[Stored data entries]
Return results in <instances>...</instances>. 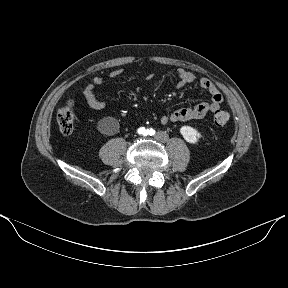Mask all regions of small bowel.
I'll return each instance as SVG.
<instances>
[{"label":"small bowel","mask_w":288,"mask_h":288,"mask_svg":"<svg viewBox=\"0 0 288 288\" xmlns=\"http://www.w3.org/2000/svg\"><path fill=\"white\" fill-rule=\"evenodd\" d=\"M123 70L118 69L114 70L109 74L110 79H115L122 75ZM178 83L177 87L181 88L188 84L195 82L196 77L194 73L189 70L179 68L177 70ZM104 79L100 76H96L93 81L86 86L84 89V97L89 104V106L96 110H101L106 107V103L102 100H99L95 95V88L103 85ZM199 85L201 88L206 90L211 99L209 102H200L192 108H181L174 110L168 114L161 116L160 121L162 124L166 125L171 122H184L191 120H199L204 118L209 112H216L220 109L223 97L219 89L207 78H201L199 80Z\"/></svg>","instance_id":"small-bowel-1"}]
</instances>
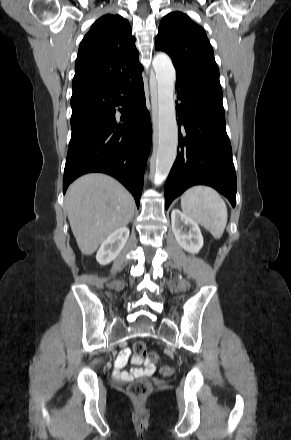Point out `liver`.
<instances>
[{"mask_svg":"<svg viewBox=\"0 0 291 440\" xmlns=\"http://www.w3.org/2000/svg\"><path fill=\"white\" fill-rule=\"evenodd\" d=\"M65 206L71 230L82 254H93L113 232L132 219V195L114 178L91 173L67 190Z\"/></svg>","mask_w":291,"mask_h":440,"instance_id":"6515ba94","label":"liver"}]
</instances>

__What this task involves__. The answer consists of the lines above that include the word "fill", each copied exactly.

__Answer to this task__.
[{"label":"small bowel","mask_w":288,"mask_h":288,"mask_svg":"<svg viewBox=\"0 0 288 288\" xmlns=\"http://www.w3.org/2000/svg\"><path fill=\"white\" fill-rule=\"evenodd\" d=\"M123 70L118 69L114 70L109 74L110 79H115L122 75ZM178 83L177 87L181 88L188 84L195 82L196 77L194 73L189 70L179 68L177 70ZM104 79L100 76H96L93 81L86 86L84 89V97L89 104V106L96 110H101L106 107V103L102 100H99L95 95V88L103 85ZM199 85L201 88L206 90L211 99L209 102H200L192 108H181L174 110L168 114L161 116L160 121L162 124L166 125L171 122H184L191 120H199L204 118L209 112H216L220 109L223 97L219 89L207 78H201L199 80Z\"/></svg>","instance_id":"small-bowel-1"}]
[{"mask_svg":"<svg viewBox=\"0 0 291 440\" xmlns=\"http://www.w3.org/2000/svg\"><path fill=\"white\" fill-rule=\"evenodd\" d=\"M65 206L71 230L82 254H93L113 232L132 219V195L114 178L91 173L67 190Z\"/></svg>","mask_w":291,"mask_h":440,"instance_id":"6515ba94","label":"liver"}]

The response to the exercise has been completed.